Beberapa waktu yang lalu, Bojonegoro tengah menghelat Festival HAM 2016 dengan tema “Merayakan Praktik Pancasila di Tingkat Lokal”. Acara yang dilaksanakan oleh INFID NGO yang bergerak di wilayah kemanusiaan dan HAM ini bekerjasama dengan Pemkab Bojonegoro.
Latar belakang terselenggaranya acara Festival HAM salah satunya merupakan wujud dari prestasi yang ditoreh Pemkab Bojonegoro. Sebagai kabupaten ramah HAM artinya dalam hal ini Kabupaten Bojonegoro mampu menjaga kondisi kerukunan di atas perbedaan yang ada. Apalagi pada tahun 2015, Bojonegoro menerima penghargaan peringkat 3 Goverment Indonesia terkait pengelolaan open goverment.

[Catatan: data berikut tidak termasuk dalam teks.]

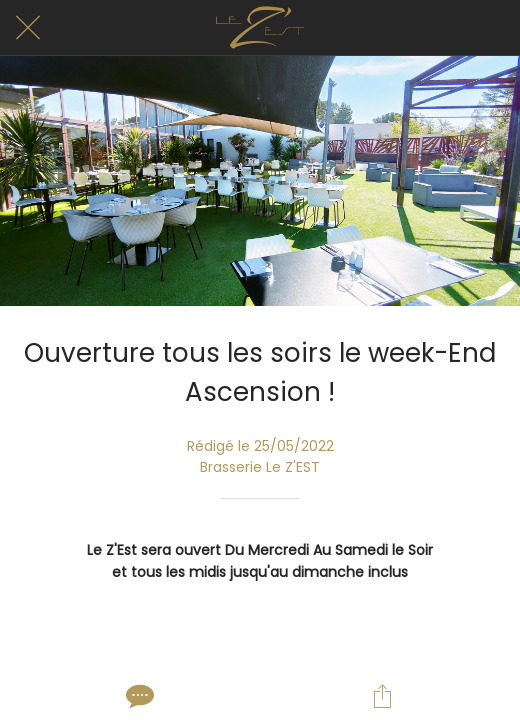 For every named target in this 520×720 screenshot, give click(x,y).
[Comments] (138, 696)
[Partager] (382, 696)
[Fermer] (28, 28) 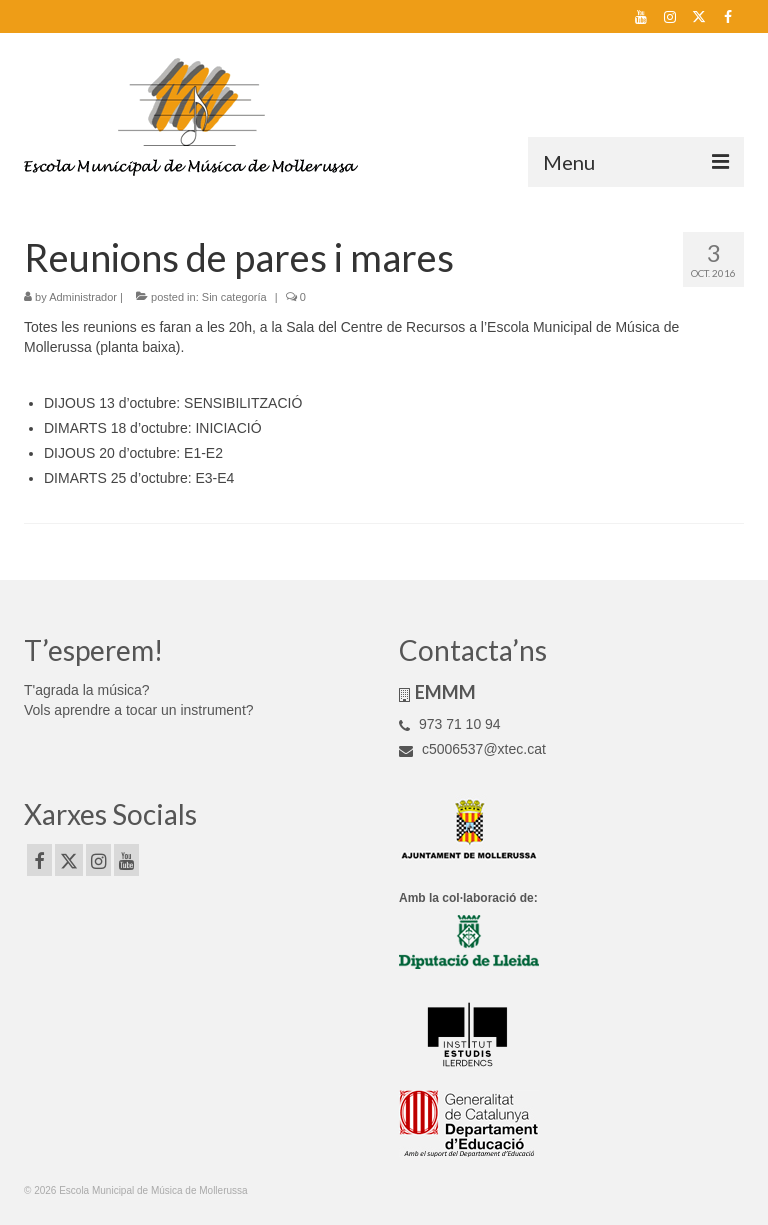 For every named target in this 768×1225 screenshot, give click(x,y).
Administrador (83, 297)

Oleh karena itu, sebagai catatan, seorang putra daerah yang melihat dari luar ranah kekuasaan eksekutif, ada kebanggan yang tertanam dengan acara yang sudah berlangsung tersebut. Masyarakat Indonesia mengetahui ada sebuah kabupaten kecil bernama Bojonegoro yang berada di Jawa Timur Indonesia. Tidak main-main akan hal prestasi keterbukaan publik informasi kepada masyarakat dengan bukti kegiatan rutin dialog diskusi bareng setiap jumat tentang berbagai permasalahan yang sedang dihadapi warga. Selain itu juga pembangunan fasilitas ruang publik yang sedang dikebut pengerjaannya.
Ini merupakan perbaikan yang mendukung secara signifikan dari sisi pembangunan. Juga tentang wisata yang mulai dipromosikan oleh Pemkab kepada wisatawan lokal atau juga di luar Kabupaten Bojonegoro. Selain menarik para investor juga memberikan lapangan pekerjaan untuk warga sekitar.

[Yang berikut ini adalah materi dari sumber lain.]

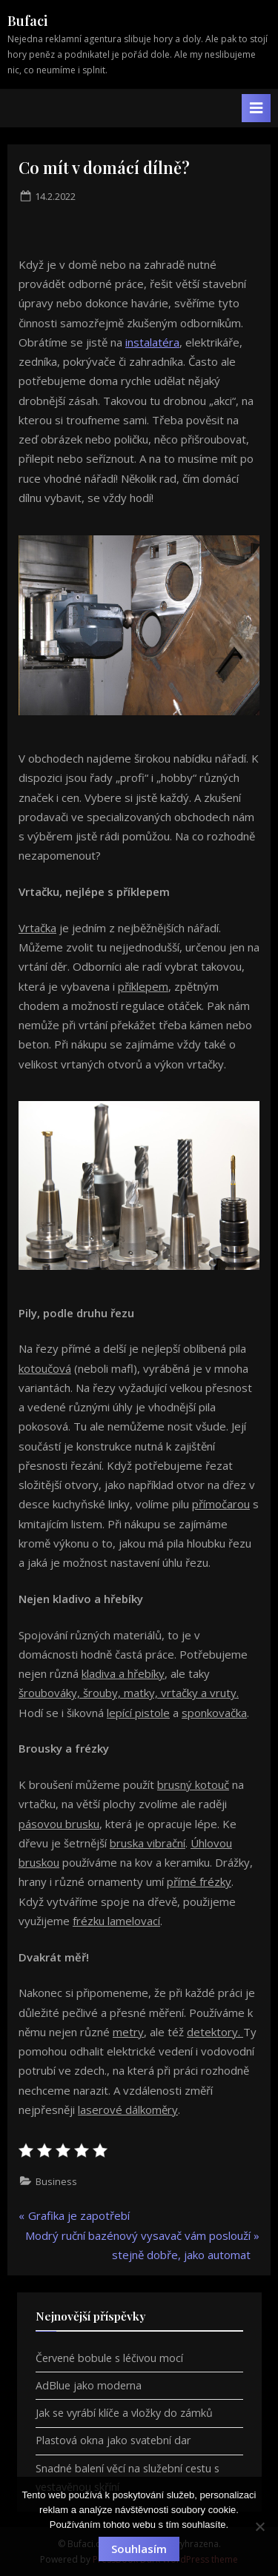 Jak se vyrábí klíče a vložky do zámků (124, 2413)
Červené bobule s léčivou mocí (109, 2358)
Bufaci (27, 21)
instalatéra (152, 342)
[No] (259, 2526)
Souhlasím (139, 2548)
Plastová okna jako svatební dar (113, 2440)
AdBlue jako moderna (89, 2385)
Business (56, 2181) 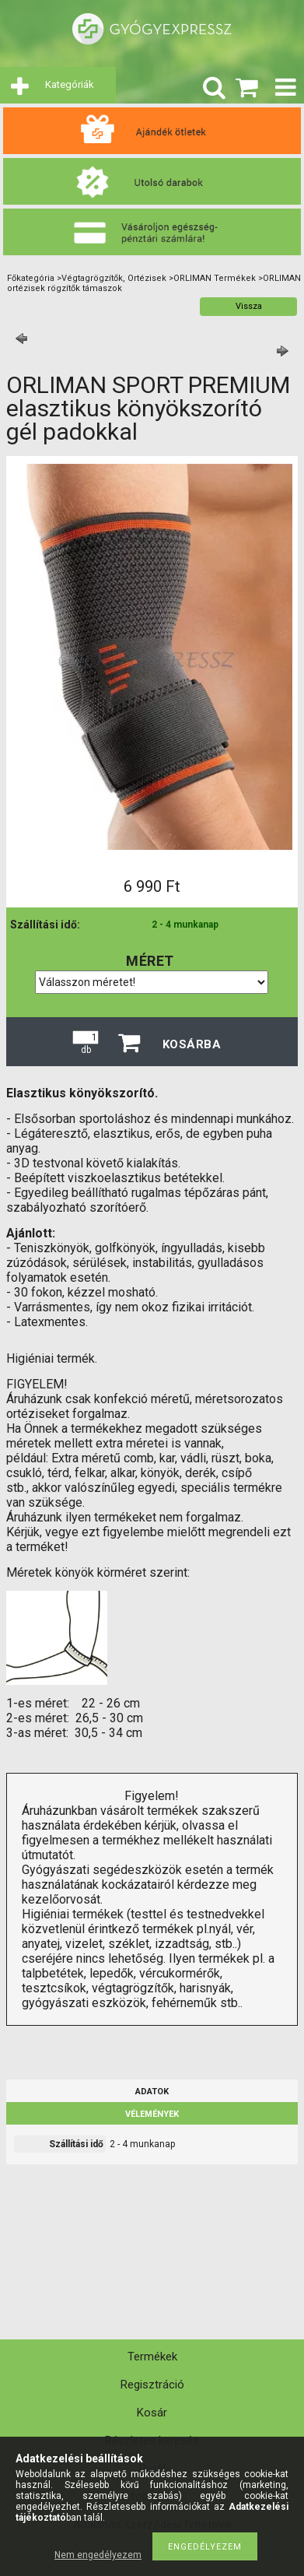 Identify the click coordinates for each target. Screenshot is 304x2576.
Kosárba (192, 1044)
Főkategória (30, 278)
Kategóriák (69, 84)
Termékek (152, 2357)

Namun, ada hal yang lebih menarik dari segudang prestasi tersebut, yaitu tentang bencana alam. Kabupaten yang menjadi langganan terkena banjir tiap akhir tahun. Alam tidak bisa ditawar dengan apapun, ketika alam itu dirusak maka akan ada balasannya. Ini terkait juga berbagai pembangunan yang sedang dilakukan oleh pemkab dengan catatan banyak lahan hijau yang sedikit demi sedikit mulai berkurang akibat berbagai pembangunan mulai dari gedung berbentuk hotel, gedung baru legislatif, supermarket, dan lain-lain. Ini mungkin salah satu sebab sering terjadi banjir tiap akhir tahun.

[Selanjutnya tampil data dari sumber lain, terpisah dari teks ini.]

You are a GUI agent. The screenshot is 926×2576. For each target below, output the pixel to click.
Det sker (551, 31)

Yang paling membuat khawatir adalah terjadinya urbanisasi masyarakat dari desa ke kota dengan sebab sudah tidak mempunyai tabungan salah satunya lahan hijau. Belajar dari Kota Malang yang terkenal sebagai kota pendidikan juga terkenal Malang Ijo Royo-Royo, banyak lahan hijau sekarang berubah menjadi gedung-gedung besar, rumah, dan kos-kosan.
Penghuni Kota Malang sudah banyak bukan orang asli Kota Malang. Mungkin Kabupaten Bojonegoro mampu menjaga pola pembangunannya agar masyarakat asli tidak tergerus ditandai dengan banyak orang luar yang mengadu nasib mengais ekonomi demi keberlanjutan yang lebih baik. Serta masyarakat lokal yang menghilang karena sudah tidak mempunyai tanah kepemilikan.